The head of the German Foundation for Patient Protection, Eugen Brysch, told the dpa that if the Minister of Health wanted to tighten the Infection Protection Act in the fall, then he should start convincing the liberal coalition partner now. “In the past, Karl Lauterbach waited until the last minute to do so. The result is now a legal regulation that offers little protection.”
Lauterbach went on to say in the interview that it could then “be absolutely necessary and legally achievable again that we make wearing masks indoors compulsory again.” According to Lauterbach, the rejection of compulsory vaccination is also responsible for such a development: “The failure of compulsory vaccination was a bitter disappointment,” emphasized the minister. “After a good summer, the large vaccination gap can mean a tough autumn. Then many scientists expect the next waves.”

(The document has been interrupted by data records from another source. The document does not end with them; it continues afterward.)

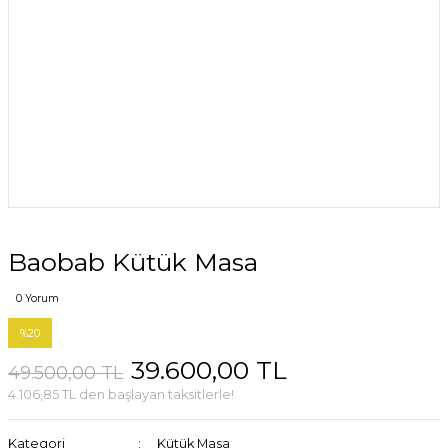
Baobab Kütük Masa
0 Yorum
%20
39.600,00 TL
49.500,00 TL
4.106,85 TL den başlayan taksitlerle!
Kategori
Kütük Masa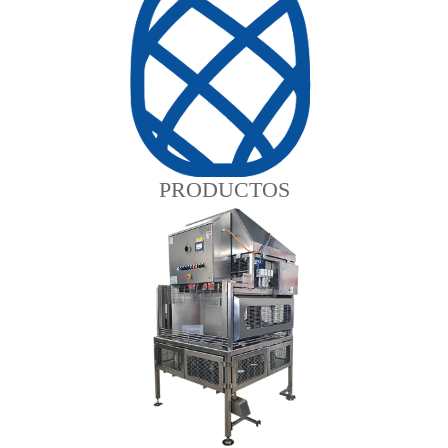
PRODUCTOS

Reports that eleven million doses of vaccine will soon have to be destroyed were rejected by Lauterbach: “That’s not true. Depending on how many people want a fourth shot, only four million doses will expire at most.”
The health authorities in Germany reported 39,784 new corona infections to the RKI within one day. A week ago there were 55,471 registered infections. However, experts have been assuming that there has been an under-recording for some time, for example because not all infected people have a PCR test done. Only these count in the statistics.
According to the new information, 13 deaths were recorded across Germany within 24 hours. A week ago there were 36 deaths. The RKI has counted 23,416,663 proven infections with Sars-CoV-2 since the beginning of the pandemic. The actual total number is likely to be significantly higher, as many infections go undetected.
The number of corona-infected patients who came to clinics per 100,000 inhabitants within seven days was 6.41 according to the RKI on Thursday (Wednesday: 6.49). Here, too, there are days with incomplete reports. The value also includes many people with a positive corona test who have another main illness. The RKI gave the number of recovered people on Sunday as 19,880,300. The number of people who died from or involved a proven infection with Sars-CoV-2 rose to 132,942.